A missense mutation in DCDC2 causes human recessive deafness DFNB66, likely by interfering with sensory hair cell and supporting cell cilia length regulation.

Authors: Grati, M  Chakchouk, I  Ma, Q  Bensaid, M  DeSmidt, A  Turki, N  Yan, D  Baanannou, A  Mittal, R  Driss, N  Blanton, S  Farooq, A  Lu, Z  Liu, XZ  Masmoudi, S 
Citation: Grati M, etal., Hum Mol Genet. 2015 May 1;24(9):2482-91. doi: 10.1093/hmg/ddv009. Epub 2015 Jan 18.

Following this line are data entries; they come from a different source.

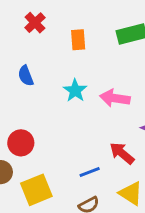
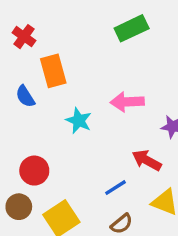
orange rectangle: (78, 40) -> (53, 71), moved, size x1.4
cyan star: (75, 91) -> (79, 121), moved

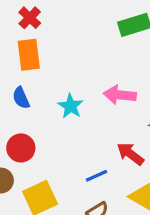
orange rectangle: (53, 71) -> (29, 55), moved
blue semicircle: (25, 96) -> (21, 98), moved

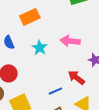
orange rectangle: (29, 55) -> (30, 17), moved, turned 72

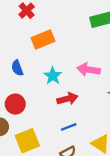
red arrow: (76, 78) -> (67, 99), moved, turned 126

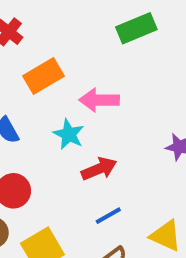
pink arrow: (89, 70) -> (99, 100), moved

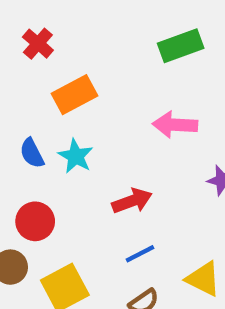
pink arrow: (99, 100) -> (175, 125), moved
cyan star: (69, 134) -> (76, 156), moved

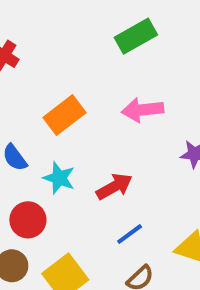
orange rectangle: (74, 95) -> (64, 115), moved
cyan star: (76, 156) -> (59, 178), moved

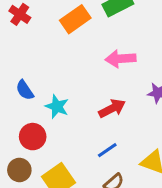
orange rectangle: (64, 115) -> (75, 19), moved
red arrow: (114, 187) -> (112, 108), moved

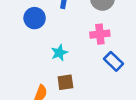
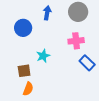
brown square: (65, 82) -> (24, 71), moved

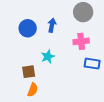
blue arrow: (47, 13) -> (52, 25), moved
blue rectangle: (87, 63) -> (92, 64), turned -35

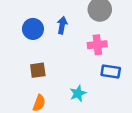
cyan star: (48, 57) -> (78, 93), moved
brown square: (29, 72) -> (38, 70), moved

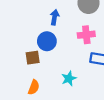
blue circle: (33, 29) -> (47, 41), moved

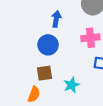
brown square: (33, 58) -> (44, 73), moved

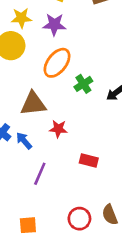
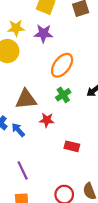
orange ellipse: (57, 63) -> (62, 65), moved
green cross: (83, 84) -> (63, 95), moved
purple line: (40, 174) -> (23, 170), moved, turned -48

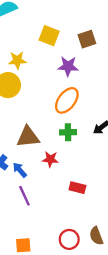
purple star: (43, 33) -> (68, 66), moved
green cross: (63, 95) -> (68, 132), turned 32
purple line: (23, 170) -> (24, 196), moved

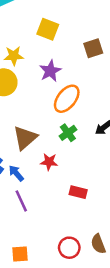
brown square: (87, 39) -> (93, 48), moved
purple star: (68, 66) -> (50, 71), moved, turned -30
green cross: (68, 132) -> (68, 133), turned -35
brown triangle: (28, 137) -> (25, 138), turned -35

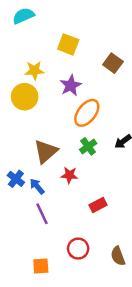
brown square: (93, 48) -> (113, 63), turned -36
red rectangle: (78, 192) -> (98, 205), turned -42
red circle: (69, 248) -> (78, 249), moved

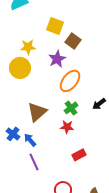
brown square: (113, 63) -> (73, 41), moved
red star: (69, 175) -> (67, 127), moved

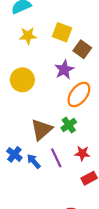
yellow star: (28, 47) -> (28, 36), moved
green cross: (71, 108) -> (69, 125), moved
red star: (67, 127) -> (82, 153), moved
purple line: (34, 162) -> (56, 158), moved

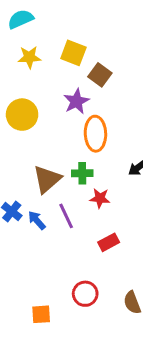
orange ellipse: (79, 95) -> (95, 134), turned -40
green cross: (69, 125) -> (82, 173), turned 35
red star: (82, 153) -> (100, 198), moved

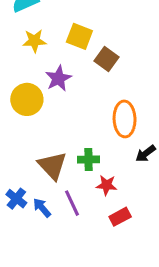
purple star: (76, 101) -> (58, 78), moved
orange ellipse: (95, 134) -> (125, 119), moved
brown triangle: (47, 179) -> (52, 166), turned -32
red rectangle: (109, 242) -> (120, 217), moved

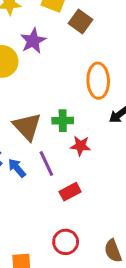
red rectangle: (120, 217) -> (70, 192), moved

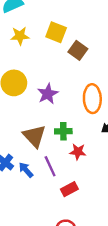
purple star: (33, 41) -> (48, 94), moved

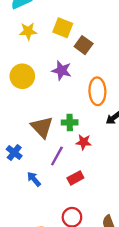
purple star: (48, 94) -> (62, 70), moved, turned -30
purple line: (50, 166) -> (57, 156), turned 54
blue arrow: (26, 170) -> (34, 179), moved

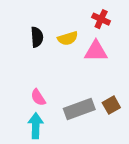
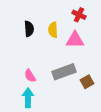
yellow semicircle: (68, 38) -> (53, 30), turned 105
gray rectangle: (79, 109) -> (64, 72), moved

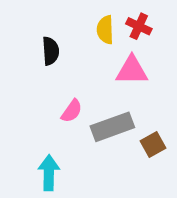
yellow semicircle: (53, 30) -> (105, 30), moved
pink semicircle: (30, 76) -> (72, 111), moved, turned -112

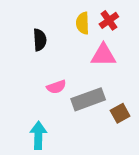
red cross: (139, 26) -> (109, 20), turned 30
pink semicircle: (72, 111) -> (56, 87), turned 36

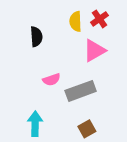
pink triangle: (103, 55) -> (94, 51), turned -30
brown square: (120, 113) -> (87, 129), moved

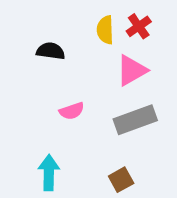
black semicircle: (36, 37) -> (51, 51), turned -78
gray rectangle: (81, 91) -> (135, 120), moved

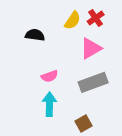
yellow semicircle: (105, 30) -> (73, 20), turned -144
cyan arrow: (49, 173) -> (49, 104), moved

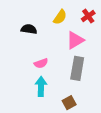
red cross: (96, 18) -> (88, 16), moved
gray rectangle: (93, 82) -> (77, 68), turned -60

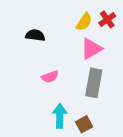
yellow semicircle: (60, 17) -> (84, 22), moved
cyan arrow: (41, 86) -> (60, 116), moved

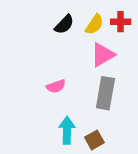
red cross: (107, 19) -> (121, 22), turned 35
black semicircle: (35, 35) -> (64, 24), moved, turned 126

Pubmed: (View Article at PubMed) PMID:25601850
DOI: Full-text: DOI:10.1093/hmg/ddv009

Hearing loss is the most common sensory deficit in humans. We show that a point mutation in DCDC2 (DCDC2a), a member of doublecortin domain-containing protein superfamily, causes non-syndromic recessive deafness DFNB66 in a Tunisian family. Using immunofluorescence on rat inner ear neuroepithelia, DCDC2a was found to localize to the kinocilia of sensory hair cells and the primary cilia of nonsensory supporting cells. DCDC2a fluorescence is distributed along the length of the kinocilium with increased density toward the tip. DCDC2a-GFP overexpression in non-polarized COS7 cells induces the formation of long microtubule-based cytosolic cables suggesting a role in microtubule formation and stabilization. Deafness mutant DCDC2a expression in hair cells and supporting cells causes cilium structural defects, such as cilium branching, and up to a 3-fold increase in length ratios. In zebrafish, the ortholog dcdc2b was found to be essential for hair cell development, survival and function. Our results reveal DCDC2a to be a deafness gene and a player in hair cell kinocilia and supporting cell primary cilia length regulation likely via its role in microtubule formation and stabilization.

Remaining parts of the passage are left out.